Today, you can see mermaids depicted on modern day coat of arms, including those in Britain, Warsaw, and Germany, as well as the University of Birmingham.  However, if you see a mermaid with a serpent tail, two fish tails, or wings, it is called a Melusine and is very common in French folklore.

So, now we know about mermaids, but what about mermen?  Well, mermen are not as common in folklore as mermaids and they can either be shown as handsome or grotesque.  The legend of the merman started in Babylon and became connected with the sea god Ea, the god of water, wisdom, culture, and civilization.  He was also the creator and protector of man and the world.  However, some state that the merman legend refers to Ea’s servant.  Ea was shown as half man/half fish, while some images show him as a man wearing a fish robe.

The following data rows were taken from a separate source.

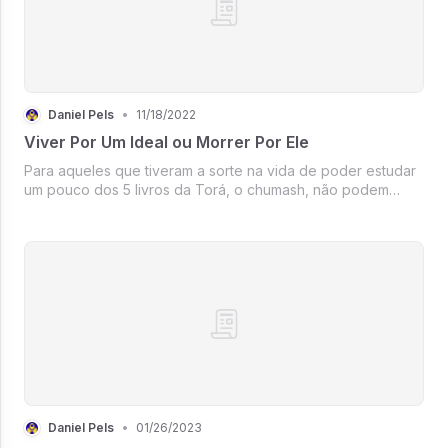
Daniel Pels
•
11/18/2022
Viver Por Um Ideal ou Morrer Por Ele
Para aqueles que tiveram a sorte na vida de poder estudar
um pouco dos 5 livros da Torá, o chumash, não podem
passar essa semana sem sentir um pouco de emoção. Toda
avez que retorno a essa parashá, outra vez me aprofundo
na passagem do sacrif...
Daniel Pels
•
01/26/2023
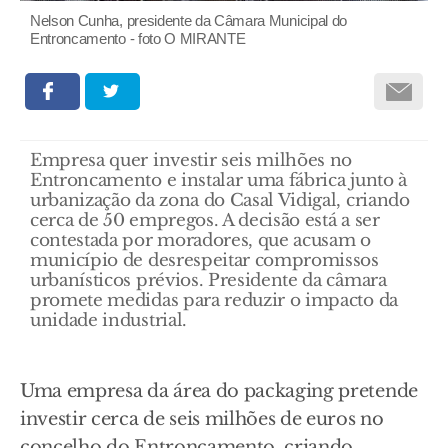
Nelson Cunha, presidente da Câmara Municipal do
Entroncamento - foto O MIRANTE
Empresa quer investir seis milhões no
Entroncamento e instalar uma fábrica junto à
urbanização da zona do Casal Vidigal, criando
cerca de 50 empregos. A decisão está a ser
contestada por moradores, que acusam o
município de desrespeitar compromissos
urbanísticos prévios. Presidente da câmara
promete medidas para reduzir o impacto da
unidade industrial.
Uma empresa da área do packaging pretende
investir cerca de seis milhões de euros no
concelho do Entroncamento, criando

Later the Greek myth of Triton was born.  Triton was a sea god and the son of Poseidon.  Poseidon had a human form, but Triton was half man/half fish, holding or blowing a conch shell.  Sometimes he held a three-pronged trident.  He lived in a golden palace at the bottom of the sea with his parents and acted as Poseidon’s messenger.  Triton was called both a mighty and dreadful sea god and could blow his conch shell so loudly that it raised or flattened waves and scared away mythical giants. He was said to have green hair and blue skin with barnacles on his mighty shoulders.  However, around the 1500’s several artists started depicting Triton with a fish tail, man’s body, female’s chest, devil’s horns, and thick legs with webbed feet.  People started calling Triton a “sea devil,” “sea monster,” or “sea satyr.”   That was not a good time for the mighty sea god!

And speaking of Greek myths, there is a legend about another merman name Glaucus who started life as a human fisherman.  He noticed that when he caught fish, they would struggle to get back into the water when he placed them on the grassy shores.  Glaucus thought that the grass must give the fish special

powers, so he ate the grass.  He then had an overwhelming desire to jump into the sea and never return.  The sea gods under the waves heard his wish and turned him into a sea god just like them, and Glaucus never returned to land.

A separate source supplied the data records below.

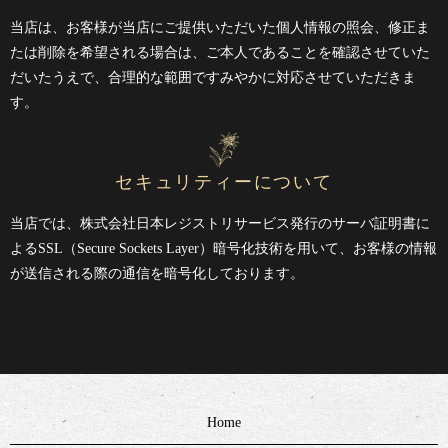
当店は、お客様が当店にご提供いただいた個人情報の照会、修正ま
たは削除を希望される場合は、ご本人であることを確認させていた
だいたうえで、合理的な範囲ですみやかに対応させていただきま
す。
セキュリティーについて
当店では、株式会社日本レジストリサービス発行のサーバ証明書に
よるSSL（Secure Sockets Layer）暗号化技術を用いて、お客様の情報
が送信される際の通信を暗号化しております。
Home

Various Scandinavian countries, including Iceland and Norway, have legends about mermen with black hair, long beards, and dusky skin with a man’s torso and a fish tail.  One British folklore writer stated her opinion that mermen were “often uglier and rougher in the British Isles” although how she came to this conclusion is unknown.  In Irish folklore, a merman named Coomara is depicted as a hideous creature with green skin, hair, and teeth, slitted eyes, and a big red nose.  And in Cornish folklore there is a merman named Bucca with hair of seaweed and the skin of an eel who looks for offerings of fish left along the shore.  

Mermen tales can be found around the world, including Europe, China, Japan, Greenland, Canada, and even the Amazon.  

Today, mermen are depicted in comics, movies, and films as handsome, strong, and courageous, such as in the TV show, “Man from Atlantis” and the super hero movie, “Aquaman.” They are featured in the popular game, “Dungeons and Dragons” and in the hugely successful “Harry Potter” movies where merpeople live in a lake near Hogwarts.

So, what do you think about the legends of mermaids?  Do you know of any legends where you live?  If you could have one special power as a mermaid or merman, what would it be?